Joe’s view: of Patient Online
- 20 May 2016
Back in October 2012, older readers may recall that I described creating my own emergency care record on my iPhone.
I did this by writing my basic medical history into the notes app, screenshotting the result, and using the picture as wallpaper on my lockscreen. I used this to record the fact that I have a potentially fatal allergy to aspirin.
The idea was inspired by Bob Brochtie’s ICE campaign, which encouraged people to store a next of kin phone number in their mobile phone contacts under the name ‘ICE’ – short for In Case of Emergency.
A publicity campaign encouraged paramedics to look for the ICE entry, and use it to contact people who might be able to share important medical information about an incapacitated patient.
Later Brochtie published an iPhone app which allowed people to display their key information on their lock screen. Remember the days when your mobile didn’t lock?
The latest thing: detailed care record access
In February 2015, Apple’s operating system iOS8 brought us the HealthKit app, which included a functionality called ‘Medical ID’.
This allowed people to surface their information on their iPhone lockscreen; but I was disappointed that it didn’t offer the opportunity to include a functioning hyperlink to the patient’s Summary Care Record or HealthVault account (well they wouldn’t, would they?)
Since then, the NHS Patient Online programme has encouraged GPs to allow patients to access their detailed care records. All practices were required to provide access to the detailed, coded record by 31 March 2016 – the coded data only, not text and documents.
I finally got around to going in to my GP practice last week to request access. I was given a form to fill in and told to come back with my passport and a utility bill; even though I have known Tanya, the receptionist, for 20 years, and our children were in the same class at school.
I was told it would take up to three weeks to complete the process. I asked Tanya if many people had asked for access and she told me I was the third. So not exactly killed in the rush, then?
The form included information about the risk of being coerced into sharing my record by, say, an abusive spouse and the importance of keeping my username and password safe –not as easy as you might think.
I was not issued with a smartcard. My GP uses TPP SystmOne and that has an iPhone app, which I have downloaded to my phone.
A small diversion
Last month, Emis went a step further and announced its ‘Share Your Record’ functionality.’ Share Your Record is part of Emis’ Patient Access online service. It allows patients to share a view-only snapshot of their record from a desktop or handheld device, via a secure URL or QR code and a four digit access code.
This has been criticised by my friend Ade Byrne as a gimmick, because it would require the patient to know the email address of the clinician who needed to view the record and because permission to view the record expires after 24 hours. He feels it is not a solution that will work at scale in the NHS. He’s right.
Nevertheless, it offers a tantalising glimpse of a patient-controlled sharing model that could deliver detailed information to clinicians at the point of care. Or beyond. The Doctor Online Programme?
Add a few boxes and sort the consent issue
As I already have to fill in a form to request access to my detailed care record, I might as well be given boxes to tick about my views on information sharing. These could be recorded in the GP system and on the NHS data Spine.
Am I happy for my information to be shared for direct care purposes within the NHS? Tick. Am I happy for my information to be shared for research within the NHS? Tick. Am I happy for my information to be shared with Google DeepMind? Errr, I’m going to need more detailed information about that before I can give informed consent – call me.
My log-in details arrived today. I navigated to the GP practice and a couple of interesting things happened. Firstly, I accidentally logged into my wife’s record because her username and password had been remembered by the family computer in the kitchen. Worth warning the patient about on that form, maybe?

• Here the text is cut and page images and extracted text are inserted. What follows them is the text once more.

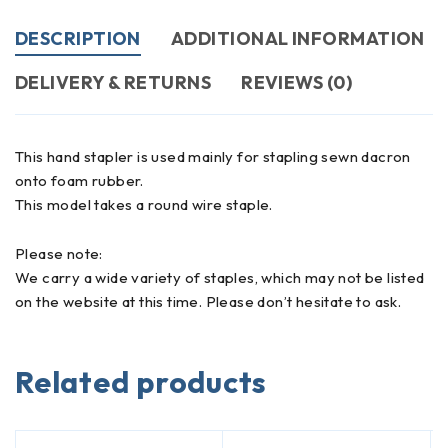
DESCRIPTION
ADDITIONAL INFORMATION
DELIVERY & RETURNS
REVIEWS (0)
This hand stapler is used mainly for stapling sewn dacron
onto foam rubber.
This model takes a round wire staple.
Please note:
We carry a wide variety of staples, which may not be listed
on the website at this time. Please don’t hesitate to ask.
Related products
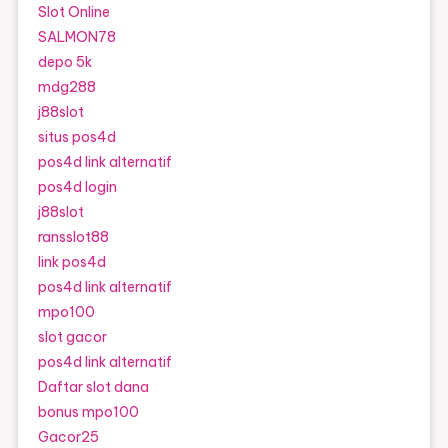
Slot Online
SALMON78
depo 5k
mdg288
j88slot
situs pos4d
pos4d link alternatif
pos4d login
j88slot
ransslot88
link pos4d
pos4d link alternatif
mpo100
slot gacor
pos4d link alternatif
Daftar slot dana
bonus mpo100
Gacor25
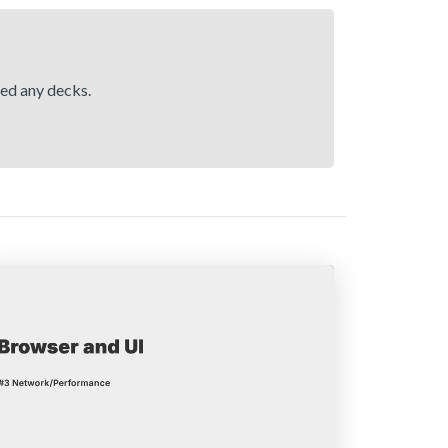
hed any decks.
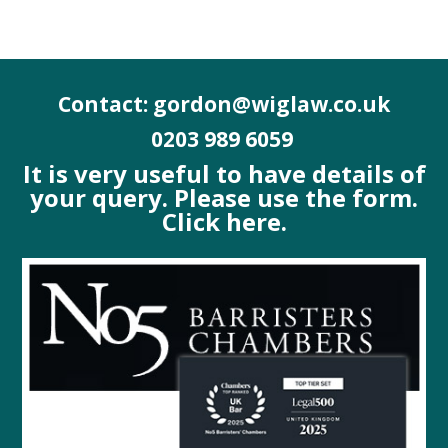
Contact: gordon@wiglaw.co.uk
0203 989 6059
It is very useful to have details of
your query. Please use the form.
Click here.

Secondly, when I viewed my record , was a little surprised to see there was no record of my aspirin allergy. To be fair, I haven’t seen my GP for 20 years and the practice has changed IT systems in that time; presumably my allergy got lost in the move from paper.
Come to think of it, I was at university when I had my anaphylactic reaction; and my GP in Newcastle probably never knew about it.

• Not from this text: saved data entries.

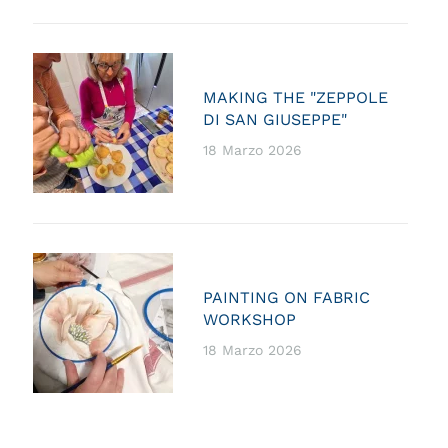
MAKING THE "ZEPPOLE
DI SAN GIUSEPPE"
18 Marzo 2026
PAINTING ON FABRIC
WORKSHOP
18 Marzo 2026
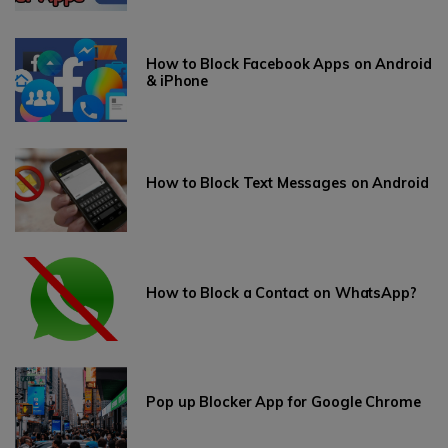
How to Block Facebook Apps on Android
& iPhone
How to Block Text Messages on Android
How to Block a Contact on WhatsApp?
Pop up Blocker App for Google Chrome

In the Patient Online Programme of the future, maybe, at this point, I could enter the details of my allergy into my record and save the NHS a job? Apparently, the GPs are a bit busy at the moment.
As it stands, I will have to ring the practice and ask them to enter that information; even though I am logged in and looking at the empty allergy field.
One third of a lifesaving revolution
There may be only three of us looking at our detailed care records in Gosforth – and I now know my wife is 50% of the other two. But I’m sure those numbers will grow.
Three people hardly constitutes a scientific study, but as it stands 33% of them may have saved their own life by signing up and realising that they have a serious allergy undocumented anywhere in the system. Just me?
In only four years, we have gone from “ICE” to the patient having the ability to view and share their detailed care record on their smartphone. It has been achieved by putting the patient in charge of the consent issue for the sharing of their detailed care record; a principle which should be more widely applied.